The fundamental difference in one sentence
GROUP BY collapses rows — output has fewer rows than input. A window function
annotates rows — output has the same number of rows as input, with an extra computed
column.
Quick-reference comparison
GROUP BY aggregate | Window function (OVER) | |
|---|---|---|
| Output rows | One per group | Same count as input |
| Detail columns | Only grouping columns | All original columns kept |
| Can compare row to group? | No — detail is gone | Yes — both values on each row |
Requires OVER clause? | No | Yes |
Requires GROUP BY? | Yes | No |
Can use HAVING? | Yes — filter after aggregation | No — use WHERE in a subquery/CTE |
| Ranking support? | No | Yes — ROW_NUMBER, RANK, DENSE_RANK |
| Running totals? | No | Yes — with ORDER BY in OVER |
| Moving averages? | No | Yes — with frame clause |
| Best for | Summary reports, aggregated output | Row-level analysis with group context |
GROUP BY — collapsing rows into summaries
GROUP BY is the right tool when the output should be one row per group — you want
the summary, not the detail.
-- One row per department — detail rows are gone
SELECT dept_id,
COUNT(*) AS headcount,
AVG(salary) AS avg_salary,
MAX(salary) AS max_salary
FROM employees
GROUP BY dept_id;
You can only SELECT columns that are either in GROUP BY or wrapped in an aggregate
function. Trying to select name here raises an error — the engine doesn't know which
employee's name to show per group.
HAVING filters on the aggregated result (after grouping):
-- Only show departments with more than 10 employees
SELECT dept_id, COUNT(*) AS headcount
FROM employees
GROUP BY dept_id
HAVING COUNT(*) > 10;
Deep dive: Aggregation & GROUP BY interview questions
Window functions — keeping the detail
A window function adds a computed value alongside each row. PARTITION BY divides the
window into groups (like GROUP BY), but ORDER BY inside OVER doesn't remove rows —
it just establishes row order for running calculations.

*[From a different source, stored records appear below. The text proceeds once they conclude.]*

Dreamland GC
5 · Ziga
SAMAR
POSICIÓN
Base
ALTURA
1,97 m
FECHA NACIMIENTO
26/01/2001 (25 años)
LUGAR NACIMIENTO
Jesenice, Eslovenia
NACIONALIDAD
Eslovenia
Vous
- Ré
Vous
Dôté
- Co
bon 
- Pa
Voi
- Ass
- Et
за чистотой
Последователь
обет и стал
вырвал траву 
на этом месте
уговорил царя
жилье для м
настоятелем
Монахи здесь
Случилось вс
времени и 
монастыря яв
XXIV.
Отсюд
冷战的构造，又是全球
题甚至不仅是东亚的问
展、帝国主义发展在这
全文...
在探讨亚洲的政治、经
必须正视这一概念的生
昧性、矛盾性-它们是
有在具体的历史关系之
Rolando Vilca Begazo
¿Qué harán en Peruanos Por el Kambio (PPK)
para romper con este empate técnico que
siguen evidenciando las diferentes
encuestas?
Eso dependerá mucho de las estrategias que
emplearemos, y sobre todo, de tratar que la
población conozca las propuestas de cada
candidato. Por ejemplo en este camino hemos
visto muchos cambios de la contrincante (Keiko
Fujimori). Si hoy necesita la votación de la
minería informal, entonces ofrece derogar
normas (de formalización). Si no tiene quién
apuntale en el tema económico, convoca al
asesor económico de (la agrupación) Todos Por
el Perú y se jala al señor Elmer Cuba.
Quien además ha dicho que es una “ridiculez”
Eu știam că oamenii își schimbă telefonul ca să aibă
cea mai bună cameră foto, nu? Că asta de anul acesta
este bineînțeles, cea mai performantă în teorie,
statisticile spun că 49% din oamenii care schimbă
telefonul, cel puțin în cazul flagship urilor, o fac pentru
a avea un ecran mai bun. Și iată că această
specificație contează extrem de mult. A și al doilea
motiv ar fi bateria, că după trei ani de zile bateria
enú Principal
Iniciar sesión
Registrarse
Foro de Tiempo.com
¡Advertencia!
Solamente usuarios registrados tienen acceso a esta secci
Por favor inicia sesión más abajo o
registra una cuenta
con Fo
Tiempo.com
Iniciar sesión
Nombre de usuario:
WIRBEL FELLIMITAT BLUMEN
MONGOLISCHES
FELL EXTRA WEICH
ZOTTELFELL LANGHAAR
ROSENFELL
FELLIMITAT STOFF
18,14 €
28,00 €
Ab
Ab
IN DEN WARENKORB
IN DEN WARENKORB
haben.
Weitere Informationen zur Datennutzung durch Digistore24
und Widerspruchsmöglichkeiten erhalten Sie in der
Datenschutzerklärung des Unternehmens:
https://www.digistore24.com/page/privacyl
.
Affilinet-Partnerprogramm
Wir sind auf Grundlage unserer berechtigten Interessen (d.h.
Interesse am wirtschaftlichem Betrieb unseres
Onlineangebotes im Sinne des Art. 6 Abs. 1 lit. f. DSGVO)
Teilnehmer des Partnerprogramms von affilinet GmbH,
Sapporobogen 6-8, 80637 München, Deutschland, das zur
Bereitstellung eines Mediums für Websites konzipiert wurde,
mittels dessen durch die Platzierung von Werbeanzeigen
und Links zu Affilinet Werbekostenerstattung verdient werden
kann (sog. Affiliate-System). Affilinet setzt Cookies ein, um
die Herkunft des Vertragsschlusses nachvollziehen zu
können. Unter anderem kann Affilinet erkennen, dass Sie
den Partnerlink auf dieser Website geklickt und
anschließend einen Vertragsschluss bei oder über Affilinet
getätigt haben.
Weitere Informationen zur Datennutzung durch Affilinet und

-- Every employee row is kept — salary AND the department average side by side
SELECT name,
dept_id,
salary,
AVG(salary) OVER (PARTITION BY dept_id) AS dept_avg,
salary - AVG(salary) OVER (PARTITION BY dept_id) AS diff_from_avg
FROM employees;
This query is impossible with plain GROUP BY. The department average needs grouping,
but the individual salary and name need the detail rows. Window functions let you have
both at once.
Queries only window functions can answer
1 — Row vs group comparison
-- Who earns above their department average?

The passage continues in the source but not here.